Place the solid ingredients in a large stockpot, cover with water, adding more if needed.
Bring to a boil over medium-medium high heat. Simmer at least three hours, uncovered.
Skim and fat and foam that rises to the surface.
Strain through a colander.  Refrigerate stock overnight and remove the fat layer.

Brown Chicken Stock
5 lbs chicken pieces (carcass, legs, wings, feet, thighs, backs, necks, etc...)
2 onions, quartered
3 carrots, chopped
3 celery stalks, chopped
3 whole garlic cloves
1 T vegetable oil or spray of Pam

2 bay leaves
6 sprigs parsley, with stems
2 thyme sprigs, with stems (can also use 1/2 tsp dried but fresh is much better)
12 whole peppercorns
salt to taste

Preheat oven to 350F.
Arrange chicken and next 4 ingredients (through garlic) in a large roasting pan.
Toss with oil or spray with Pam to help browning and prevent sticking.
Put in oven and roast until browned, stirring a couple of times.  About 20 - 30 minutes.
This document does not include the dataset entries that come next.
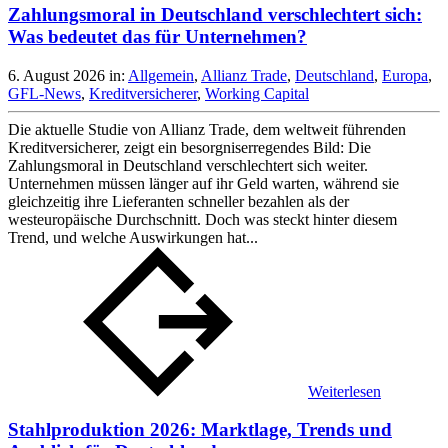
Zahlungsmoral in Deutschland verschlechtert sich:
Was bedeutet das für Unternehmen?
6. August 2026
in:
Allgemein
,
Allianz Trade
,
Deutschland
,
Europa
,
GFL-News
,
Kreditversicherer
,
Working Capital
Die aktuelle Studie von Allianz Trade, dem weltweit führenden
Kreditversicherer, zeigt ein besorgniserregendes Bild: Die
Zahlungsmoral in Deutschland verschlechtert sich weiter.
Unternehmen müssen länger auf ihr Geld warten, während sie
gleichzeitig ihre Lieferanten schneller bezahlen als der
westeuropäische Durchschnitt. Doch was steckt hinter diesem
Trend, und welche Auswirkungen hat...
Weiterlesen
Stahlproduktion 2026: Marktlage, Trends und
Remove from oven and place in a large stockpot, cover with water and add remaining
ingredients. 
To the hot roasting pan, pour in a cup of water and scrape up any stuck on bits, I often
like to use a cup of white wine for this if you desire. Add this to the stock pot.
Add the rest of the ingredients. 
Bring stock up to a boil then reduce to a simmer. Simmer for about three hours, uncovered.
Remove any foam and fat with a spoon. 
Taste and adjust seasonings. 
If you like, towards the end of the cooking you can add chicken breasts and reserve the meat.
Strain stock into a large bowl or pot. Retain and shred the meat. 
Chill stock and remove the fat layer.

You can make pork, beef, lamb or any other kind of stock following the same basic rules.
Use pork necks, ham bones, a smoked ham hock works nice, any leftover pork bones.
Use beef marrowbones or stock bones. And these can be done either White or Roasted as well.

I often like to add white wine to my stocks. Remember, these are just guideline so do with them
as you like. Stock freezes very well. Keep a supply on hand in both large quantities for soups and
as ice cubes to add a bit of flavor to dishes and sauce.